I don't really know the meaning of the word, it could tie into self respect, but instead of searching for it and being accurate, ill go at it on my opinion of what it is.
I don't give a rat's ass what people think of me a lot of the time. I don't care. Until i come face to face with it directly, from someone i encounter on a (almost) daily basis. That's why i sugar-coat things when talking to people. I may have to deal with them tomorrow and don't want to deal with their whiny bitch ass any more than i have too. I have done some stupid shit just based on this, like jumped in a dumpster on several occasions, hurting myself (during the "self-destructive Jackass" phase) But i want to go another way with it. I'm not going to sleep with everyone who says I'm cute, I'm not going to give people free shit because they give me the puppy eyes, or pouty face. It pisses me off when people expect it to work. I say fuck you, if you aren't willing to work for it, why do you think giving me the "poor pitiful me" look will make me give up what i worked for? Bite me lazy bum. I work hard for what i have, which isn't much already. I have a family to provide for, and you want my money? Take food out of my kids' mouths?! Not a chance. Ill castrate myself before i take food from my kids mouths, or allow anyone to do that.... If i work for it, you work for it too. If your too lazy to work, starve.

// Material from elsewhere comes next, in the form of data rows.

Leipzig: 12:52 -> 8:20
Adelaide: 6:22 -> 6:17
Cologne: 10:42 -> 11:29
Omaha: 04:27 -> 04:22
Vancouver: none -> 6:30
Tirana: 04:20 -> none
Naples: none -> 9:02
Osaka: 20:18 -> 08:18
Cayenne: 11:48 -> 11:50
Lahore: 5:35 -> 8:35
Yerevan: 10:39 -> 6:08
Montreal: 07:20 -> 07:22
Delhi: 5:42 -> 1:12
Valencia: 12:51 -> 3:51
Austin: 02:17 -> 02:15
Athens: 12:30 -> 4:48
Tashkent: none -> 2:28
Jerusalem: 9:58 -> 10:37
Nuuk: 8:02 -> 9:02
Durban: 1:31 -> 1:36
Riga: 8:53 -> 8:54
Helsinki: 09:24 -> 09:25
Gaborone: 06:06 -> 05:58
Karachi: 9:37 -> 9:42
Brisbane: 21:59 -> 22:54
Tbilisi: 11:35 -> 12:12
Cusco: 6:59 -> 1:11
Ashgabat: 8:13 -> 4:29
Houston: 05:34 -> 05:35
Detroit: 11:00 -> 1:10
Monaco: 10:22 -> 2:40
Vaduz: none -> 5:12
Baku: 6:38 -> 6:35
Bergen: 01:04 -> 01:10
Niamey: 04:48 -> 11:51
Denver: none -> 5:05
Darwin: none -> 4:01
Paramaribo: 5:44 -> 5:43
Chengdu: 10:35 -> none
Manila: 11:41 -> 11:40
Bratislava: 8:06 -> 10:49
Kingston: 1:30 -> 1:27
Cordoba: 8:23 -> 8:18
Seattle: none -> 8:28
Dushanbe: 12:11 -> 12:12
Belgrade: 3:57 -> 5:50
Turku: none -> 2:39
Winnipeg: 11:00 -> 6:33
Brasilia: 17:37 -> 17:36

When someone is speaking to you, you shut your mouth and listen. ESPECIALLY when you expect them to listen to you speak. Communication works both ways. If you cut me off, ill irritate you until you shut the fuck up and listen to the rest of the sentence. I do not interrupt people when they speak to me. (i try not to) some will all out interrupt me when I'm talking with a full paragraph response to the 3 words Ive spoken so far. Respect me, i respect you too.
I see people with vanity plates, and some are as creative as a color by number coloring book that's already been colored. 2FST4U- really? That's going to get you a hilarious rep at a club, and you aren't going home with anyone when they see that plate. Minute man. Lots of those are so stupid, and uncreative, - when i see one like that, i think of them as an inconsiderate prick with no life and a wallet larger than they deserve. Similar thing with tattoos, some people get some stupid thing that has no meaning, just get a tat, to have a tat. Like it makes you hardcore. Uh, no... that cartoon butterfly on a 300 lb mans ankle isn't hardcore. Neither is that big ass word on your back in letters that are difficult to read. It looks like when you try to read a big breasted woman's shirt, and she gets pissed off because your looking at her chest. Well, if the text were easier to read.... I wouldn't have to STARE.
Understanding-
Before making judgment on someone, look at yourself. You are far from perfect. I know i am far from perfect too. Get to know someone before you decide you don't like them. Look at things in their perspective, see where they come from, feel their feels. I do this when writing scripts, and do this when listening to people talk to me. I try to see the world from their eyes, and sometimes i don't like it, but i still do it to better understand them. I think its a shame this isn't happening more often.
Trust.
I have a trust problem. I trust too much too soon. I don't expect to be lied to, because I try not to lie.
I mentioned this before, and my theory of trust: I trust people based on a dollar amount I'd loan them. In a way, i have had a base trust of $5. Now, i base it on $2. (which is the MAX I spend on a crane game) I don't mind losing $2 in a machine, nor do i mind risking it to see how much more i can trust them with. Some people I'd trust with $1, some $20. VERY few, I'd trust with my Debit card, car, wife AND children at the same time. Maybe I'm strange for that, but It works well for me so far. There are some people i wouldn't trust with a worn out sock....
When a deal is made, or a promise is made, I tend to be a man of my word 90% of the time. The 10% counts for the things i forget, the occasional time something comes up at the last minute...
I think i should apologize for some things being out of order, i wrote them down as they came to me.